Provided information:
#####

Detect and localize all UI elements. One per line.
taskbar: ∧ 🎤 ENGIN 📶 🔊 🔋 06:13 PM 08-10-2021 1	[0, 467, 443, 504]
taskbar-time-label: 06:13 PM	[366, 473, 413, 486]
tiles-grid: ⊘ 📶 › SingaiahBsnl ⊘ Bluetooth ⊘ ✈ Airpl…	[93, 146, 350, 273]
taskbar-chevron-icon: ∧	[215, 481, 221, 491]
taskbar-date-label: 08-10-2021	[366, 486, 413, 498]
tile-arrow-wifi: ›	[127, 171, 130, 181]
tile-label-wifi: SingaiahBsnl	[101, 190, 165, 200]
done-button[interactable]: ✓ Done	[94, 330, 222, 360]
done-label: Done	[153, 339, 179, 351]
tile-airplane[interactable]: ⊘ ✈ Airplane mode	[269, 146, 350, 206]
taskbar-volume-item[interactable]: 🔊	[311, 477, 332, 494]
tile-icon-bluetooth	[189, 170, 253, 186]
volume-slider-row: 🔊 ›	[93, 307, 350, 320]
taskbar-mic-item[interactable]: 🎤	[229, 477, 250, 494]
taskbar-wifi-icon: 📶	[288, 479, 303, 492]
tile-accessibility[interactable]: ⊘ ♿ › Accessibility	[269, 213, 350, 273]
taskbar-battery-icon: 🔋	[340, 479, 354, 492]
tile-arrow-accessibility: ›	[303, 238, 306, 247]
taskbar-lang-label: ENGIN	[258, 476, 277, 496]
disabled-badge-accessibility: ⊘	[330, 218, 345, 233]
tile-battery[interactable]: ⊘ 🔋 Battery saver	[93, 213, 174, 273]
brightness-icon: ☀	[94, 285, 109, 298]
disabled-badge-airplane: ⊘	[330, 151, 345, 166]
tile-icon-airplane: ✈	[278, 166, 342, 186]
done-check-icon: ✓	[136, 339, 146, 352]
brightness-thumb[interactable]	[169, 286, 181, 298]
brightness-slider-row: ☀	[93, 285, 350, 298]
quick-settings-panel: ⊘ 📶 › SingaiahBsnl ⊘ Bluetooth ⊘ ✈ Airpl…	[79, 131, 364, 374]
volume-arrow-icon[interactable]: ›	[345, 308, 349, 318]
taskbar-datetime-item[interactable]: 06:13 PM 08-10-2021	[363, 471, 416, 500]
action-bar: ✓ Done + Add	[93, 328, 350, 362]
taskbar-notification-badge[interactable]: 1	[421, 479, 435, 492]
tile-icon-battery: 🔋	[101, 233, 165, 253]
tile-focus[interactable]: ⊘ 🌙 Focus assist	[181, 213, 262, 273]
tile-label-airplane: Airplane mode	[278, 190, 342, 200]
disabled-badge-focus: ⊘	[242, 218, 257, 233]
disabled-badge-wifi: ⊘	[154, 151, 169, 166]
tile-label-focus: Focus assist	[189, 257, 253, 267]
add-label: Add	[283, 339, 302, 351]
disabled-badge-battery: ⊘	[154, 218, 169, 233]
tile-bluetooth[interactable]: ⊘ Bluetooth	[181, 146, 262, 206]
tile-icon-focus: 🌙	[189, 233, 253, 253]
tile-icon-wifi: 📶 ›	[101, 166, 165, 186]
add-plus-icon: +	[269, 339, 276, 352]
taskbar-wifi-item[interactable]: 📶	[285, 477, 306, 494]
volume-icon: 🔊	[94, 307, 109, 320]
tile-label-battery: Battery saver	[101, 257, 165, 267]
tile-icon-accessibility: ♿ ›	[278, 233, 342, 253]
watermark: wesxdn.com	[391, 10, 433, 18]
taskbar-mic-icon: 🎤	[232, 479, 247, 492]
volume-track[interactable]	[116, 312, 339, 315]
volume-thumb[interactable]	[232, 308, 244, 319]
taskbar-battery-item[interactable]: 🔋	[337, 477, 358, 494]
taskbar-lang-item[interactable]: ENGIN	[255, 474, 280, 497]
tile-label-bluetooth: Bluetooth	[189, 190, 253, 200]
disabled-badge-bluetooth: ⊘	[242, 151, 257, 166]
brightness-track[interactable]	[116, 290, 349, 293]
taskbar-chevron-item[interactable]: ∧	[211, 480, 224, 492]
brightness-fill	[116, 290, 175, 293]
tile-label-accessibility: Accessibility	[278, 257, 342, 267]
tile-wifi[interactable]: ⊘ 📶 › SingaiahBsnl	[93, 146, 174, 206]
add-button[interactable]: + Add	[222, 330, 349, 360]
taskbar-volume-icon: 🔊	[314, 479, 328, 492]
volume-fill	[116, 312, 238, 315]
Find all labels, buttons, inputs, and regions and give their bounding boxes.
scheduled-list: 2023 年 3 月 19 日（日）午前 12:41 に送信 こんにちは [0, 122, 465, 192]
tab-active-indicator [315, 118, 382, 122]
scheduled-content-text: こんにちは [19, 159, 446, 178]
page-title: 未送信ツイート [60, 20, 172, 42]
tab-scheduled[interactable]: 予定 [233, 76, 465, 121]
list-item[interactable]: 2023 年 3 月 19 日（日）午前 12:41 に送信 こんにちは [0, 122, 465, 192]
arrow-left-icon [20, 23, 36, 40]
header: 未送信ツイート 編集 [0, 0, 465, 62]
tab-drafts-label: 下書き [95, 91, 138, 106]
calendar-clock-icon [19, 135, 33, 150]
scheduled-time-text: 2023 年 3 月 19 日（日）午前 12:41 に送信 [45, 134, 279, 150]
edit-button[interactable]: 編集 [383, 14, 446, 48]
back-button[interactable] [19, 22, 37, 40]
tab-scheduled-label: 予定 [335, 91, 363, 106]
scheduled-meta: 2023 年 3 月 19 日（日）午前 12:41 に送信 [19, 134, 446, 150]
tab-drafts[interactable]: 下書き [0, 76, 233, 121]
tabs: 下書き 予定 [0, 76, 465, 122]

#####

Taking the records above as input, show every line in which the word "SingaiahBsnl" is present.

tiles-grid: ⊘ 📶 › SingaiahBsnl ⊘ Bluetooth ⊘ ✈ Airpl…	[93, 146, 350, 273]
tile-label-wifi: SingaiahBsnl	[101, 190, 165, 200]
quick-settings-panel: ⊘ 📶 › SingaiahBsnl ⊘ Bluetooth ⊘ ✈ Airpl…	[79, 131, 364, 374]
tile-wifi[interactable]: ⊘ 📶 › SingaiahBsnl	[93, 146, 174, 206]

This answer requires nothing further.